Recently, I used lambda to replace the original logic. I didn't think about the difference between using lambda and writing logic directly. Of course, lambda will become an anonymous function without optimization, but is it still the same when O2 optimization is enabled? Whether lambda will also be inlined.
The various assembly codes in this article are all generated with O2 optimization turned on, using VS2019.
The simplest labmda
First, let's take a look at the simplest lambda.
// main.cpp
int main()
{
using namespace std;
auto testf = []() {
for (int i = 0; i < 10; ++i)
{
if (i % 2 == 0)
cout << "hi";
}
};
testf();
}
View the disassembly code, here is the disassembly of testf()

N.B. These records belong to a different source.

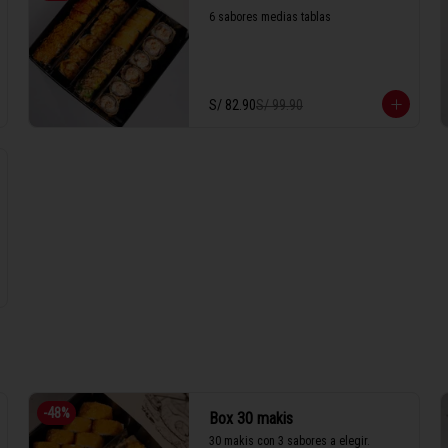
6 sabores medias tablas
S/ 82.90
S/ 99.90
-
48
%
Box 30 makis
30 makis con 3 sabores a elegir.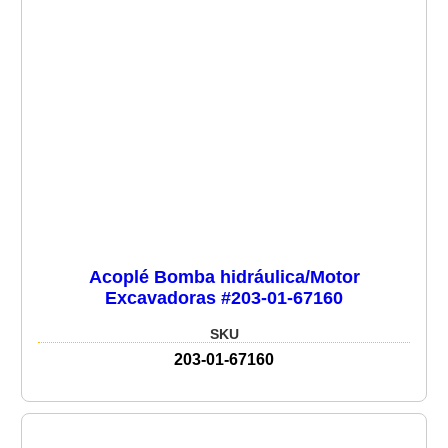
Acoplé Bomba hidráulica/Motor
Excavadoras #203-01-67160
SKU
203-01-67160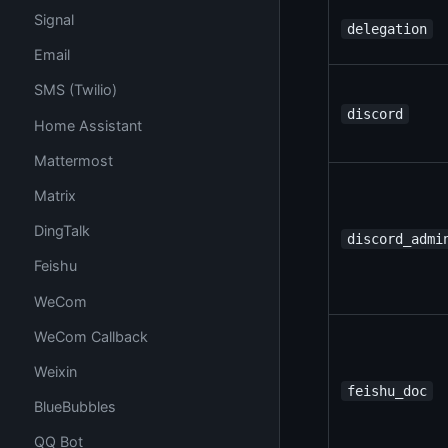
Signal
delegation
Email
SMS (Twilio)
discord
Home Assistant
Mattermost
Matrix
DingTalk
discord_admi
Feishu
WeCom
WeCom Callback
Weixin
feishu_doc
BlueBubbles
QQ Bot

00007FF6DB7E1246 xor ebx,ebx
00007FF6DB7E1248 test bl,1
00007FF6DB7E124B jne main+20h (07FF6DB7E1260h)
00007FF6DB7E124D mov rcx,qword ptr [__imp_std::cout (07FF6DB7E20B0h)]
00007FF6DB7E1254 lea rdx,[string "hi" (07FF6DB7E2284h)]
00007FF6DB7E125B call std::operator<<<std::char_traits<char> > (07FF6DB7E1000h)
00007FF6DB7E1260 inc ebx
00007FF6DB7E1262 cmp ebx,0Ah
00007FF6DB7E1265 jl main+8h (07FF6DB7E1248h)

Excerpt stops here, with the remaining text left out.